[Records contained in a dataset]
- - -

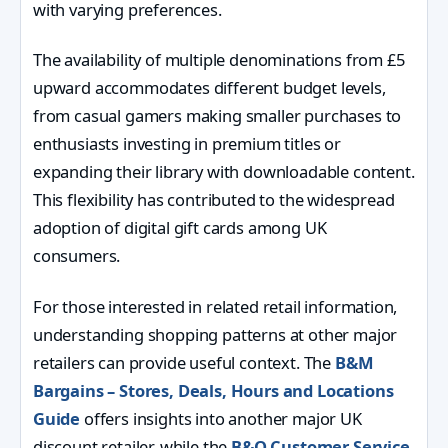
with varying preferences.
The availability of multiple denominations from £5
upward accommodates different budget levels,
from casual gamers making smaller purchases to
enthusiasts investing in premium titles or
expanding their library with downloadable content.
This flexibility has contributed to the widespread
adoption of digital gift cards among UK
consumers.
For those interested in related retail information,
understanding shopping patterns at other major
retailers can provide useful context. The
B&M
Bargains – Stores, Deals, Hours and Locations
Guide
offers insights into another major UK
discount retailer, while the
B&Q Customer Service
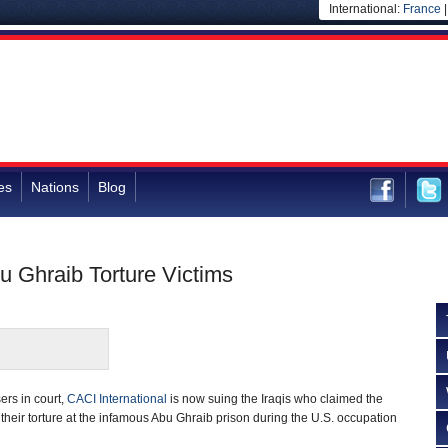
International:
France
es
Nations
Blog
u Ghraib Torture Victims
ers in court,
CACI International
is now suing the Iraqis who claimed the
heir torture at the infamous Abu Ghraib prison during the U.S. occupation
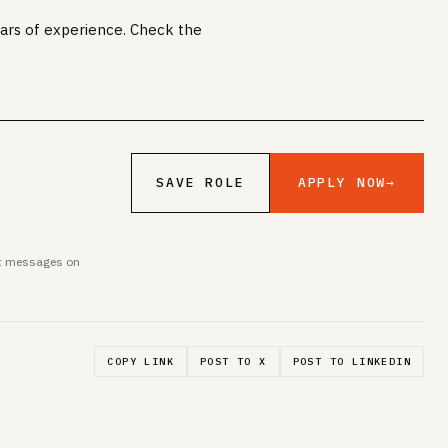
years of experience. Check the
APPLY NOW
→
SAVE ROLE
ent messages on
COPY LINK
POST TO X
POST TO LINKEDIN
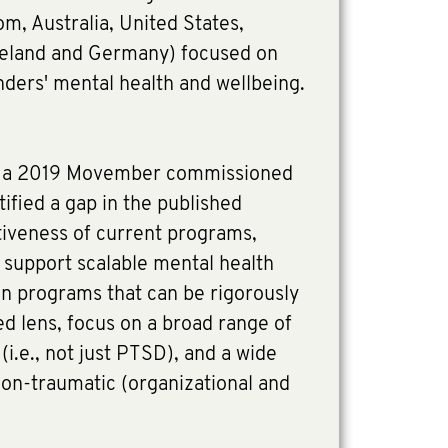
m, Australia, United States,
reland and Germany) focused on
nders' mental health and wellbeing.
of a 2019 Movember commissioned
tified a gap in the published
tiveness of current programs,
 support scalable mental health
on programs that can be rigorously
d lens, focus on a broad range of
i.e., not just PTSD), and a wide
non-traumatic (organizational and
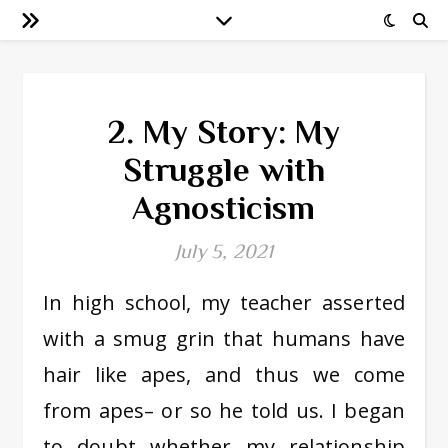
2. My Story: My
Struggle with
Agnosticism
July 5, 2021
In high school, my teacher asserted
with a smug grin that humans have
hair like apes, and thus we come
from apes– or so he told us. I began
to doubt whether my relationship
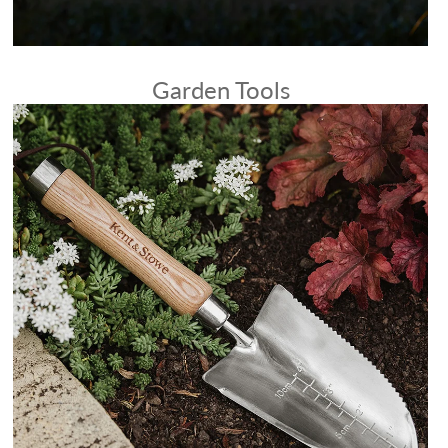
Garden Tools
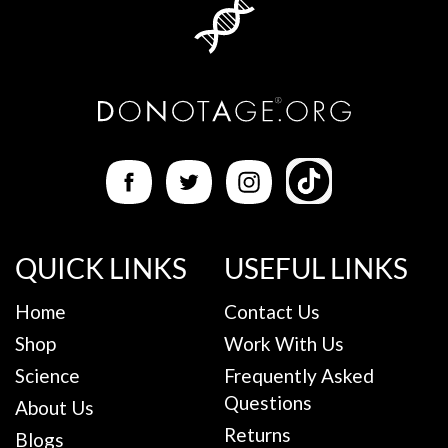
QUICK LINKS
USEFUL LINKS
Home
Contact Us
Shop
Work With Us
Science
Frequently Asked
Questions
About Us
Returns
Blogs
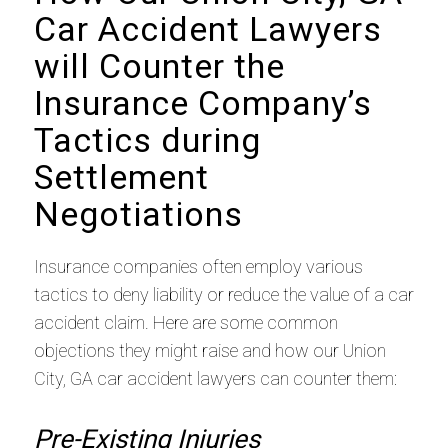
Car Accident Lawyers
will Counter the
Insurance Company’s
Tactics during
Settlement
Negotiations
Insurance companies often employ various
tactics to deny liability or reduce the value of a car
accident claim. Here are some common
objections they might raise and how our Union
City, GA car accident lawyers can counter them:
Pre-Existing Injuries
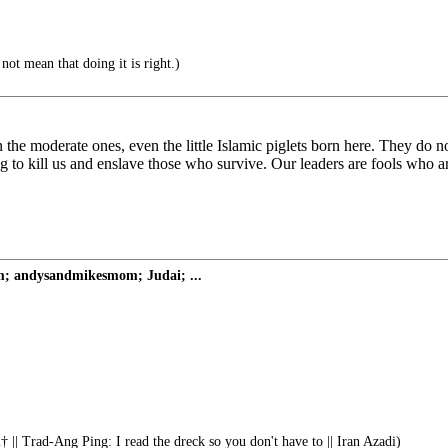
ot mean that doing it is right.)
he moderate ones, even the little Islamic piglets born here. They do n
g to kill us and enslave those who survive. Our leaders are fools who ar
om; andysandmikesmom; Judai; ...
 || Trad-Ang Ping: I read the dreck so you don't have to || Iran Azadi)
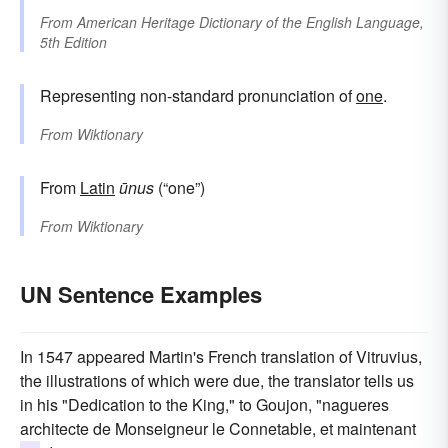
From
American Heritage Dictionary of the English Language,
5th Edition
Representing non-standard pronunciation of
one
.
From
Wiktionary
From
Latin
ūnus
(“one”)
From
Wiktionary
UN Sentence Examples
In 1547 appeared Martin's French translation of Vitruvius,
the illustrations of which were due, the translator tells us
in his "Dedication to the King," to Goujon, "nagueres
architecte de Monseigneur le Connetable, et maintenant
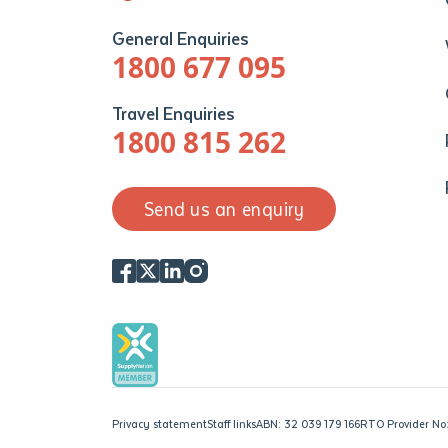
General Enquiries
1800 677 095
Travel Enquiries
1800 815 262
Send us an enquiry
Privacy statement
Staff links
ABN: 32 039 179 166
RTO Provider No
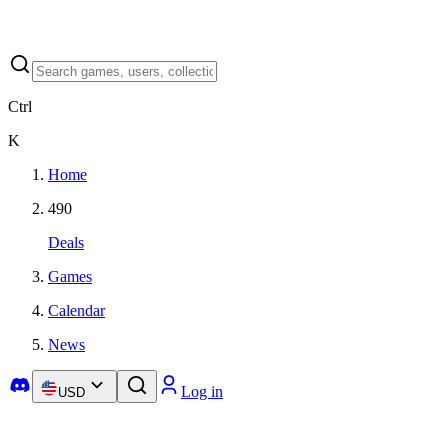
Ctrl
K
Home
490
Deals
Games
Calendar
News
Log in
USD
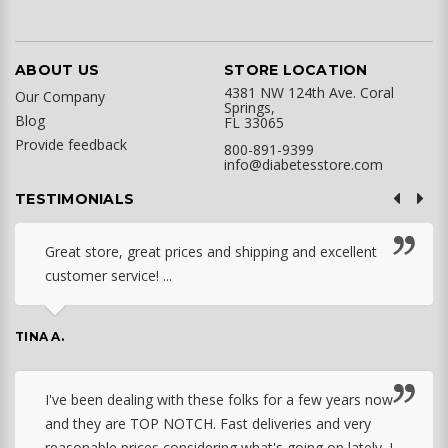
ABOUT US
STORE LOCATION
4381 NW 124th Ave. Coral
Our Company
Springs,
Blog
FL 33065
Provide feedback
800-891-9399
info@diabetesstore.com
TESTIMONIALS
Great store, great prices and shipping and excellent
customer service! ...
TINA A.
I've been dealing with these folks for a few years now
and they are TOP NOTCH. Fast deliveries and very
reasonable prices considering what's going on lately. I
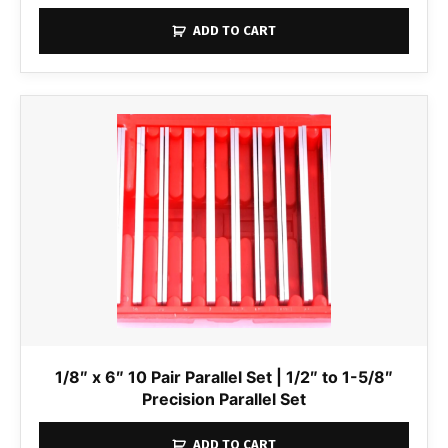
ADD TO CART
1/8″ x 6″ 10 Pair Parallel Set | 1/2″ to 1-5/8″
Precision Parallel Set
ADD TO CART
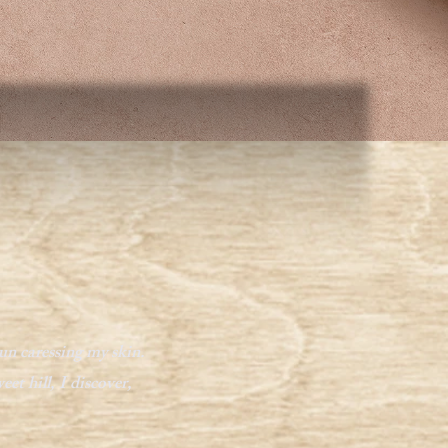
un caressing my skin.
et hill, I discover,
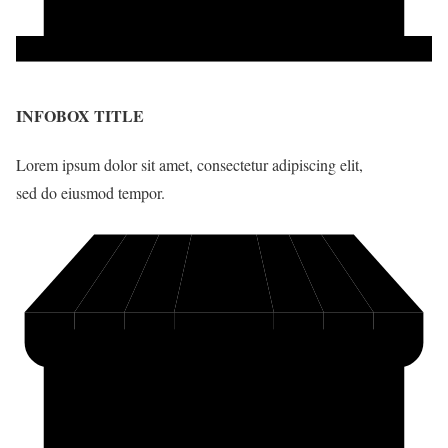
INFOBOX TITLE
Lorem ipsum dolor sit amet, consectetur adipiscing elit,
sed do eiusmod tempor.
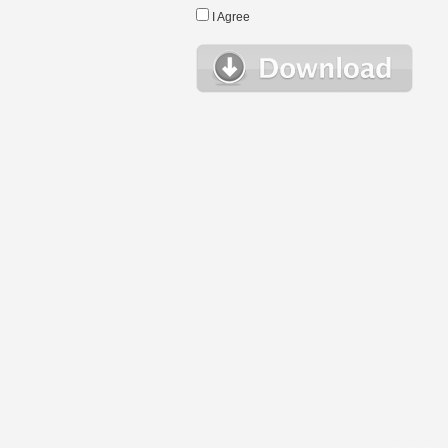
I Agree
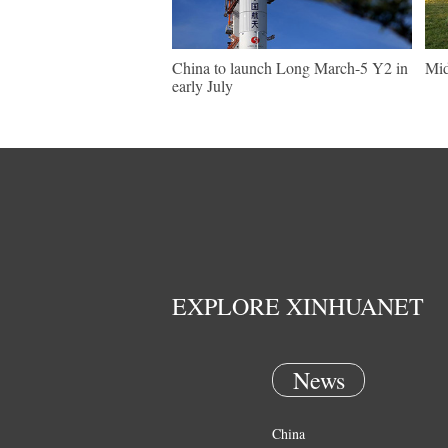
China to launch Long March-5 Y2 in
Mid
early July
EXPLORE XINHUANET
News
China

- - -

[Assignment]: Among the entries above, how many lines hold the string "International"? Answer with the number only.

[Response area]: 2